Adriana Anders. Sourcebooks, $7.99 mass market (416p) ISBN 978-1-4926-3390-7

Anders’s engrossing third Blank Canvas contemporary (after By Her Touch) brings romance and suspense to the mountains outside Blackwood, Va. Young widow Abby Merkley belongs to the cultish Church of the Apocalyptic Faith—led by her stepfather, Isaiah—but she defies the church’s teachings to seek a job from her gruff, grape-growing, loner neighbor, Luc Stanek, whom she recognizes as a kindred spirit.

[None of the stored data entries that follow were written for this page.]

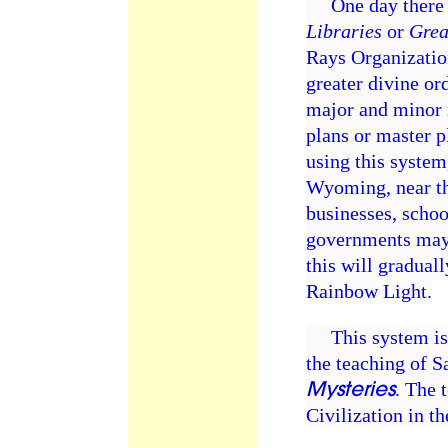
One day there w
Libraries
or
Grea
Rays Organization
greater divine ord
major and minor r
plans or master p
using this system
Wyoming, near the
businesses, schoo
governments may 
this will gradual
Rainbow Light.
This system is c
the teaching of 
Mysteries
. The 
Civilization in t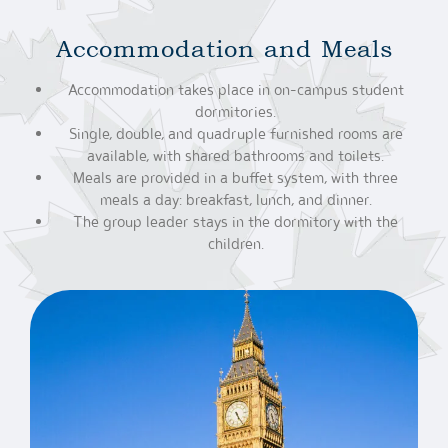
Accommodation and Meals
Accommodation takes place in on-campus student
dormitories.
Single, double, and quadruple furnished rooms are
available, with shared bathrooms and toilets.
Meals are provided in a buffet system, with three
meals a day: breakfast, lunch, and dinner.
The group leader stays in the dormitory with the
children.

Abby is willing to break multiple rules to acquire medicine for her young friend Sammy, who’s epileptic, but she can’t bring herself to tell Luc that she finds him attractive. When Isaiah announces his plan to marry her, Abby resists and is tortured by Isaiah’s devout followers, who brand her with hot irons. She successfully escapes to Luc’s farmhouse under the cover of a winter storm, and he shows her kindness and erotic passion—both of which are completely new to her. Wanting to protect Abby and help her heal, Luc reaches out to Sheriff Clay Navarro and dermatologist Georgette Hadley, whom Anders’s fans will enjoy meeting again. Anders excels at creating sympathetic characters who will win the reader’s heart. A nail-biting incursion into the cult to rescue children concludes this sterling tale of two lost souls finding true love. Agent: Laura Bradford, Bradford Literary. (Aug.)